In this Letter, we propose a multi-tap look-up-table (LUT)-based error-tracking DFE with partial unrolling (ET-DFE-PU) to alleviate the degradation of LLR by error propagation resulting from DFE. In ET-DFE, we use an error-tracking model to calculate the error-offset probabilities of DFE so that the distorted LLRs can be corrected. Thus, the performance of post-FEC bit error rate (BER) is improved with more accurate LLRs. To reduce the calculation complexity of LLRs, we establish an LUT to record the indexing symbol and its corresponding probability. Moreover, a low-complexity partially unrolled architecture is used to reduce possible output states. The proposed algorithm is verified in a 170-Gb/s PAM4 signal IM/DD system at C-band. The experimental results show that the LUT-based ET-DFE-PU can effectively solve the error propagation problem of DFE in the SD-FEC decoding stage. The proposed ET-DFE-PU achieves a 3-dB receiver sensitivity gain compared with conventional DFE at a post-FEC BER of $5 \times 10^{- 6}$ .

2. Principle

Figure 1(a) shows the block diagram of the multi-tap ET-DFE. The FFE is used to compensate for the linear impairments. Then, a post filter (PF) is used to suppress the noise enhancement caused by FFE, and the $N$ -tap DFE cancels the trailing ISI resulting from PF. In Fig. 1(a), the signal $y_{i}$ after PF at time $i$ can be described as $y_{i} = x_{i} + \sum_{k = 1}^{N} b_{k} x_{i - k} + n_{i},$ (1)where $x_{i}$ is the transmitted symbol belonging to ${\pm 1, \pm 3, \dots, \pm (M - 1)}$ and $M$ is the modulation order. $b_{k}$ is the tap coefficient of DFE, and $n_{i}$ stands for the additive white Gaussian noise (AWGN) with noise variance of $σ^{2}$ . The input of slicer ${\bar{y}}_{i}$ is expressed as ${\bar{y}}_{i} = x_{i} + \sum_{k = 1}^{N} b_{k} (x_{i - k} - d_{i - k}) + n_{i},$ (2)where $d$ is the decision symbol. Hence, $x_{i}$ would be equal to $d_{i}$ plus the error $e_{i}$ , i.e., $x_{i} = d_{i} + e_{i}$ . Then, ${\bar{y}}_{i}$ can be rewritten as ${\bar{y}}_{i} = d_{i} + e_{i} + \sum_{k = 1}^{N} b_{k} e_{i - k} + n_{i} .$ (3)

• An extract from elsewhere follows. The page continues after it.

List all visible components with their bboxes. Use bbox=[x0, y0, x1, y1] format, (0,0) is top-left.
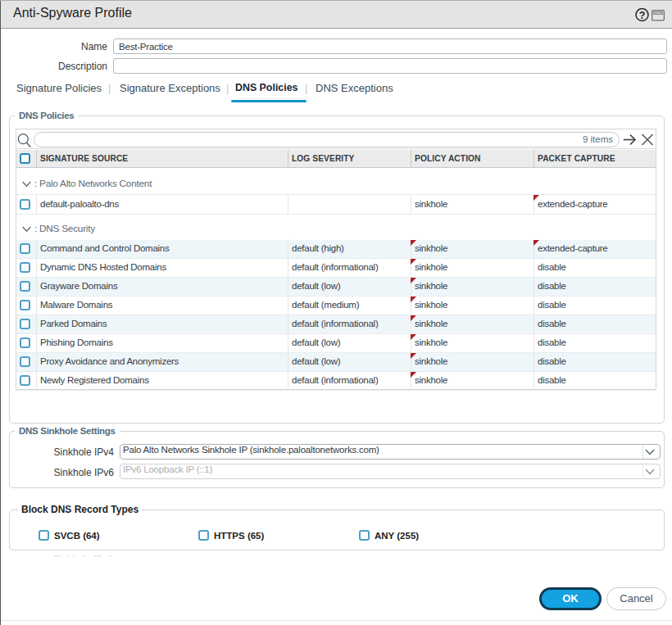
svg-text:?: ? bbox=[639, 10, 646, 21]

Figure 1.(a) Block diagram of ET-DFE; (b) error-tracking model of DFE.

Download full size

View all figures

We only consider 0 and $\pm 2$ for error events, and neglect errors like $\pm 4$ and $\pm 6$ , which would only occur in very low signal-to-noise ratio (SNR) cases. Therefore, we assume $e_{i} \in {\pm 2, 0}$ in Eq. (3). We define the biased state of the equalized symbol ${\bar{y}}_{i}$ as $s_{i} \in S = {l, c, r}$ , where $l$ , $c$ , and $r$ stand for the left-biased state, center state, and right-biased state, respectively. We use a vector $P_{i}$ to record different biased state probabilities conditioned on the previous equalized symbols^[15,16], which can be expressed as $P_{i} = [P (s_{i} | {\bar{y}}_{i - 1}, {\bar{y}}_{i - 2}, \dots)], s_{i} \in {l, c, r},$ (4)where the summation of $P_{i}$ elements is 1, and $P_{1}$ is initialized to [0,0,1]. Since $P_{i}$ records the different biased state probabilities for each symbol, this can be used to improve the accuracy of LLR. Figure 1(b) shows the error-tracking model of DFE. In Fig. 1(b), $p_{s_{i - 1}, s_{i}}$ indicates the state transition probability from error state $s_{i - 1}$ to $s_{i}$ , and $p_{s_{i - 1}, s_{i}}$ is defined as $p_{s_{i - 1}, s_{i}} = P (s_{i} | {\bar{y}}_{i - 1}, s_{i - 1}) .$ (5)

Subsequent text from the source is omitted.